What to produce
Search the data for the word "seguranca" and copy out every line that has it.

[[ Source data, beginning ]]

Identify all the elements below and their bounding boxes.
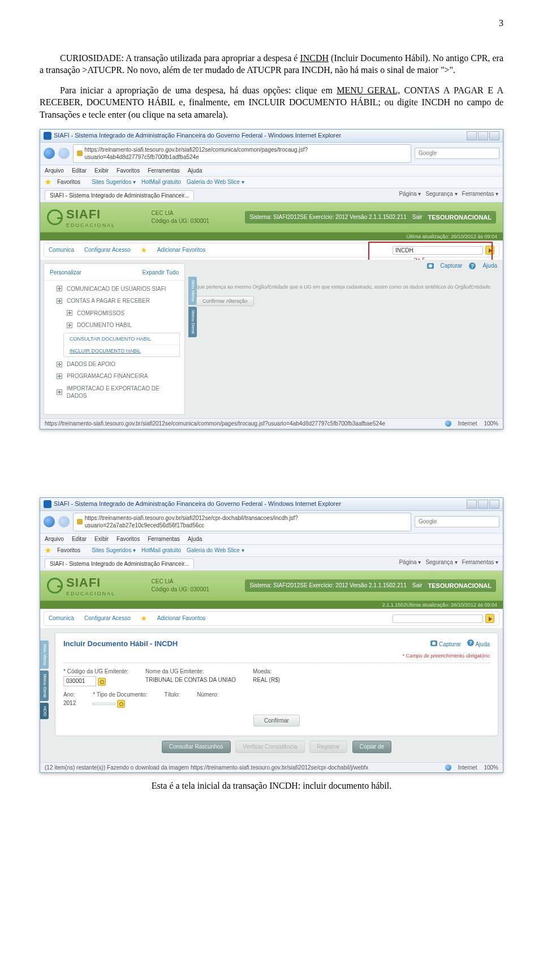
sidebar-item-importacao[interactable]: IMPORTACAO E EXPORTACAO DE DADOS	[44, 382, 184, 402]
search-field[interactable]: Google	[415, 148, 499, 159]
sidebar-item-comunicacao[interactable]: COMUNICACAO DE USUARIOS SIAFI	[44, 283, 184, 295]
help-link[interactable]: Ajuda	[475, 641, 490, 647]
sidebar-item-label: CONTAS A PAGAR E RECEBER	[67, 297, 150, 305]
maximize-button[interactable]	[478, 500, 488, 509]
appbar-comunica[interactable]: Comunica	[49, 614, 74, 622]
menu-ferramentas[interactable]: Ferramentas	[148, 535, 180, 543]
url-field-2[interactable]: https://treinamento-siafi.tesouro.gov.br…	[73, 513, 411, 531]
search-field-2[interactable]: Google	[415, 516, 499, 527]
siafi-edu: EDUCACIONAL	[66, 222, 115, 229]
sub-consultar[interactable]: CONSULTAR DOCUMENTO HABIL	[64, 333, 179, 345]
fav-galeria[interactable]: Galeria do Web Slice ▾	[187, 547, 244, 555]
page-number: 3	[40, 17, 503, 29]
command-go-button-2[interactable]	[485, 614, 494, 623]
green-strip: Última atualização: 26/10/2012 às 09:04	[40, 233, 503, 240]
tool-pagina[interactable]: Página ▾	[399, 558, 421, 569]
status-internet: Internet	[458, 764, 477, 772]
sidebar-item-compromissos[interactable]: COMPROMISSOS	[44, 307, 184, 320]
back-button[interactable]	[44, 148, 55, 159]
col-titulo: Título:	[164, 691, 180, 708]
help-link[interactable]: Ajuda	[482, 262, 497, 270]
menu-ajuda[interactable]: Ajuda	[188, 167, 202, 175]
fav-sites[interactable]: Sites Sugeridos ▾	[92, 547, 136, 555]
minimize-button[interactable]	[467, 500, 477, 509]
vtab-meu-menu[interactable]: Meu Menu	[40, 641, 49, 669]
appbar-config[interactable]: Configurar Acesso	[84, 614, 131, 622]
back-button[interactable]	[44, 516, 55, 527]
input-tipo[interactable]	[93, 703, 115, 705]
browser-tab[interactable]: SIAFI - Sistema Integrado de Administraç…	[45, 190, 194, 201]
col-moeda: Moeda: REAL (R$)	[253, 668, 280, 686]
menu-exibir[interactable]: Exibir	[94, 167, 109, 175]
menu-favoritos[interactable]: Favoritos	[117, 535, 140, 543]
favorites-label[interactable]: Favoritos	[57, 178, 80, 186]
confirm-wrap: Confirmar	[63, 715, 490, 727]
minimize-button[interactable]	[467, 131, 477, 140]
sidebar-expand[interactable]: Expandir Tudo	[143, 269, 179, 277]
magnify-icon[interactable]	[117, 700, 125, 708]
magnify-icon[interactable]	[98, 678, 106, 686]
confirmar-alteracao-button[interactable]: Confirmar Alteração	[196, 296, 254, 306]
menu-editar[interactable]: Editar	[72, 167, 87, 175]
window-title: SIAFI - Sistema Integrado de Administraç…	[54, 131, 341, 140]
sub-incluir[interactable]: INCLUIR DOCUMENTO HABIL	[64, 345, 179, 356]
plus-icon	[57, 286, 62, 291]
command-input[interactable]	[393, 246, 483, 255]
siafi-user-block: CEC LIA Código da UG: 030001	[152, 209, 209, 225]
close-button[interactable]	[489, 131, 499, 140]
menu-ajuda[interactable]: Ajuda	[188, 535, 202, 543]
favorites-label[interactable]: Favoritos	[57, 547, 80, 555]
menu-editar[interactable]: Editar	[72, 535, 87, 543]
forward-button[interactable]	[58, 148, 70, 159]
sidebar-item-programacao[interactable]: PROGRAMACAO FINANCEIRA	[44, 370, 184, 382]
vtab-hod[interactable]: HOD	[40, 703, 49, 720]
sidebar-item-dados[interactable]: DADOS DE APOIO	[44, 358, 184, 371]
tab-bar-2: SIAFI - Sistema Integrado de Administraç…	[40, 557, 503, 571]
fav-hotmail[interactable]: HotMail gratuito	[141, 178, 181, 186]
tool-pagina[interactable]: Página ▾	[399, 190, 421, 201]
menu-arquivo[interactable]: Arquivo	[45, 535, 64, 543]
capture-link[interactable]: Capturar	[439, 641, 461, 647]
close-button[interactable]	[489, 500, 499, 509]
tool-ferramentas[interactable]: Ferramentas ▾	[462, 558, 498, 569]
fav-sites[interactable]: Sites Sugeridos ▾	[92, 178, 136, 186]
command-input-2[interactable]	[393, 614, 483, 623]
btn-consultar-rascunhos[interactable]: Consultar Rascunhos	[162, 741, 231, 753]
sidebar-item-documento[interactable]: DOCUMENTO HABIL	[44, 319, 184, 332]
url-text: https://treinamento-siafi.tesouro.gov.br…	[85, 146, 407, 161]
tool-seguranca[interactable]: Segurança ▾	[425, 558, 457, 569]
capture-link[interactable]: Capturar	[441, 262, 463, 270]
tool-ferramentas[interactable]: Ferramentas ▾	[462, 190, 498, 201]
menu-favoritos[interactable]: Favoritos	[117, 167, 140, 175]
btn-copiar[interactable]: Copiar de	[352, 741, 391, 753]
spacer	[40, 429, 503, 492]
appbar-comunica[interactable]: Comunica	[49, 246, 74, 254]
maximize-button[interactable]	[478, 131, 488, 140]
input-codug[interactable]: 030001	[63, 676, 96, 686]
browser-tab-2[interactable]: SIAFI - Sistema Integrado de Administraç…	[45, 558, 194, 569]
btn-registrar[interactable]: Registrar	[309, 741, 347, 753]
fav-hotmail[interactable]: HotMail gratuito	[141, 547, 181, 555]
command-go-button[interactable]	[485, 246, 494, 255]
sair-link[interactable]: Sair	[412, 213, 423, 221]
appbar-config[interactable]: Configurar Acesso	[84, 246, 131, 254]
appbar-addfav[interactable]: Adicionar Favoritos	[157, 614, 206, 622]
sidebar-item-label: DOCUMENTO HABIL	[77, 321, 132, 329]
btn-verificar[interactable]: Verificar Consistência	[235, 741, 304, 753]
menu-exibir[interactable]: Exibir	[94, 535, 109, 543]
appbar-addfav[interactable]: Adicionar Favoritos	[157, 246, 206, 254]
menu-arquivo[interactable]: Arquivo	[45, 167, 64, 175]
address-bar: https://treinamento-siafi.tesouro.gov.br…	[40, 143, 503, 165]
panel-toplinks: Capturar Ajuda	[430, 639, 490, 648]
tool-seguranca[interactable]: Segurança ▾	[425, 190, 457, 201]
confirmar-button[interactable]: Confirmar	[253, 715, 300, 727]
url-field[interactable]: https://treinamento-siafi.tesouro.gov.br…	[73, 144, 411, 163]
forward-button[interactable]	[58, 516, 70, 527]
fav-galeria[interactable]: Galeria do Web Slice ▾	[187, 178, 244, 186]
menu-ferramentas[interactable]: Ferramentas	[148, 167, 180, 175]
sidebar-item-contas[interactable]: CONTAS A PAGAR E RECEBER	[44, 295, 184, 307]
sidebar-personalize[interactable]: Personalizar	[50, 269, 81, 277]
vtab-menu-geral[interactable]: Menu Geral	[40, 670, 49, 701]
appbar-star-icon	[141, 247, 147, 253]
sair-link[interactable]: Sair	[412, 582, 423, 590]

[[ Source data, end ]]
[[ Source data, beginning ]]

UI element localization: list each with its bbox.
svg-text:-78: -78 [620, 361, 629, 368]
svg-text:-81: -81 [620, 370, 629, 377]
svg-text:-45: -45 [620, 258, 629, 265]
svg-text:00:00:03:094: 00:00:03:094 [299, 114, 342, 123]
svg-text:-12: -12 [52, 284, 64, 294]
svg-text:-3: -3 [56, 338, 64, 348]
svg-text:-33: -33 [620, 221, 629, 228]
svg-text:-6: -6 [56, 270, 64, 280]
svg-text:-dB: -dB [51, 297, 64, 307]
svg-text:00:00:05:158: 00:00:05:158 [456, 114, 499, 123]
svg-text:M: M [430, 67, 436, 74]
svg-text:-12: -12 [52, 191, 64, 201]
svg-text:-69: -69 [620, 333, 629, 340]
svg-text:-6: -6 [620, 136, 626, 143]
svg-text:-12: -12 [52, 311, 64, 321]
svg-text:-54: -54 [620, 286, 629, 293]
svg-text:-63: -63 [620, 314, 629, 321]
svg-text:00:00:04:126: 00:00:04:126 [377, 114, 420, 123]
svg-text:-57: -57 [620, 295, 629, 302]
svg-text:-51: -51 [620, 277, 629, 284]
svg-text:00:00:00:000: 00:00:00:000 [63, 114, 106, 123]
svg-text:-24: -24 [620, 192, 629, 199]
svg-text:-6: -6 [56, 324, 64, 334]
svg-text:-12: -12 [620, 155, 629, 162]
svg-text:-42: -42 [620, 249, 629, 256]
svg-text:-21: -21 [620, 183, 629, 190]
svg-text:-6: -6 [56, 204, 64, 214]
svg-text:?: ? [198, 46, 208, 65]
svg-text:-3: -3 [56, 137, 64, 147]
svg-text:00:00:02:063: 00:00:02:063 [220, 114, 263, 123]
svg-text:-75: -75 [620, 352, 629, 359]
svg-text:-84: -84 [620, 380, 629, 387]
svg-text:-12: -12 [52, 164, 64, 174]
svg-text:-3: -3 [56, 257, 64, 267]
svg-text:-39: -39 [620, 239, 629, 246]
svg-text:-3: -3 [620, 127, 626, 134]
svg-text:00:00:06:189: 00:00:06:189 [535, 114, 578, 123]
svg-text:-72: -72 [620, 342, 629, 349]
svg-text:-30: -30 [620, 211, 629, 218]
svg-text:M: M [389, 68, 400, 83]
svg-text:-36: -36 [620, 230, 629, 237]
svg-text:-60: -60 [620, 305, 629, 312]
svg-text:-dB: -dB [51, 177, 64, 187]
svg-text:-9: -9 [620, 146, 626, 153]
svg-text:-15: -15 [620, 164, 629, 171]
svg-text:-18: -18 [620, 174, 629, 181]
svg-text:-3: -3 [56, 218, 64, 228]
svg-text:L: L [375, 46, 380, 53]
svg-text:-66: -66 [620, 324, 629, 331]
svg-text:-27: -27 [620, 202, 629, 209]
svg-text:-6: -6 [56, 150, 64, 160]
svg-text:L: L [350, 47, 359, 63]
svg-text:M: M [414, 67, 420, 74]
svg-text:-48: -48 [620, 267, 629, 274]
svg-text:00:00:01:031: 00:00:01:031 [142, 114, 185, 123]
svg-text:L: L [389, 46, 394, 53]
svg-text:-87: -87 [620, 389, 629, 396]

[[ Source data, end ]]

Your solution
tool-seguranca[interactable]: Segurança ▾	[425, 558, 457, 569]
tool-seguranca[interactable]: Segurança ▾	[425, 190, 457, 201]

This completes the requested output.